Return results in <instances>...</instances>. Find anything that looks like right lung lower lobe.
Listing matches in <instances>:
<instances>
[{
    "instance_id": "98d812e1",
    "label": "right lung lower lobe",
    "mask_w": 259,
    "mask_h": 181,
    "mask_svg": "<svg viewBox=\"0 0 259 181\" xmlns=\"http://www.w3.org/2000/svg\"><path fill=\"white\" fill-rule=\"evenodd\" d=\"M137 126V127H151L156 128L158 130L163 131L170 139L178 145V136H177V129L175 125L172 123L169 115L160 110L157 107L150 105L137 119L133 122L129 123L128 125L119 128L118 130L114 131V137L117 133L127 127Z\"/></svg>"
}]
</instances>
◇ ◇ ◇
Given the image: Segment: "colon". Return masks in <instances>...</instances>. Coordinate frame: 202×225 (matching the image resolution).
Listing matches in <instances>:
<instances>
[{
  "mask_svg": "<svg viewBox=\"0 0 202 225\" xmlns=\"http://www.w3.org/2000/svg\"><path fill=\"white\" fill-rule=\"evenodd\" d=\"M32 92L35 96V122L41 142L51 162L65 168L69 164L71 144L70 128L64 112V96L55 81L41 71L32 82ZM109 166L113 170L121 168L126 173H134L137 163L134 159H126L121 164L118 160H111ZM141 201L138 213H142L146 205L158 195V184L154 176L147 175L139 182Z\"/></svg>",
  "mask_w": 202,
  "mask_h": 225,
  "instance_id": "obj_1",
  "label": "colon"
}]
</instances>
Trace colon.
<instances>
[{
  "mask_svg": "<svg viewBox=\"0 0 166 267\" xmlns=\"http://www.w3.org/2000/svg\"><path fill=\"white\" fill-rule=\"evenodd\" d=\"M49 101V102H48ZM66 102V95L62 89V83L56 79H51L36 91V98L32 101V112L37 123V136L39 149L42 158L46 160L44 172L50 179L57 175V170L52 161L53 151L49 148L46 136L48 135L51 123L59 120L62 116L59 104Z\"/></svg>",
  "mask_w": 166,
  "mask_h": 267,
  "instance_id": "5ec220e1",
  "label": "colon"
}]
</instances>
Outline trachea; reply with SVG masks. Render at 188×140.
◇ ◇ ◇
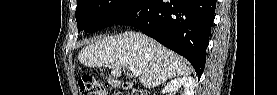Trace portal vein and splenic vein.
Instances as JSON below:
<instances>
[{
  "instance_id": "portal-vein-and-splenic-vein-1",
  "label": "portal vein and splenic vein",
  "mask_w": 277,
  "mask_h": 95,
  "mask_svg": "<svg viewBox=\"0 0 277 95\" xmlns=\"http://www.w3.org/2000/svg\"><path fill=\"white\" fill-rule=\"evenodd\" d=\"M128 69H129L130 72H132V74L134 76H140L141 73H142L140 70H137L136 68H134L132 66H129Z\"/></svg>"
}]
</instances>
◇ ◇ ◇
# EXERCISE DESCRIPTION:
Would you retype exactly the lines above, from the line with "the image resolution)." to the line with "Outline trachea; reply", with both end lines kept and nothing more?

# ANSWER SPACE:
Given the image: Segment: "colon". Return masks in <instances>...</instances>. Coordinate frame: 202×225 (matching the image resolution).
Listing matches in <instances>:
<instances>
[{
  "mask_svg": "<svg viewBox=\"0 0 202 225\" xmlns=\"http://www.w3.org/2000/svg\"><path fill=\"white\" fill-rule=\"evenodd\" d=\"M32 92L35 96V122L41 142L51 162L65 168L69 164L71 144L70 128L64 112V96L55 81L41 71L32 82ZM109 166L113 170L121 168L126 173H134L137 163L134 159H126L121 164L118 160H111ZM141 201L138 213H142L146 205L158 195V184L154 176L147 175L139 182Z\"/></svg>",
  "mask_w": 202,
  "mask_h": 225,
  "instance_id": "obj_1",
  "label": "colon"
}]
</instances>
Trace colon.
<instances>
[{
  "mask_svg": "<svg viewBox=\"0 0 166 267\" xmlns=\"http://www.w3.org/2000/svg\"><path fill=\"white\" fill-rule=\"evenodd\" d=\"M49 101V102H48ZM66 102V95L62 89V83L56 79H51L36 91V98L32 101V112L37 123V136L39 149L42 158L46 160L44 172L50 179L57 175V170L52 161L53 151L49 148L46 136L48 135L51 123L59 120L62 116L59 104Z\"/></svg>",
  "mask_w": 166,
  "mask_h": 267,
  "instance_id": "5ec220e1",
  "label": "colon"
}]
</instances>
Outline trachea; reply with SVG masks. Render at 188×140.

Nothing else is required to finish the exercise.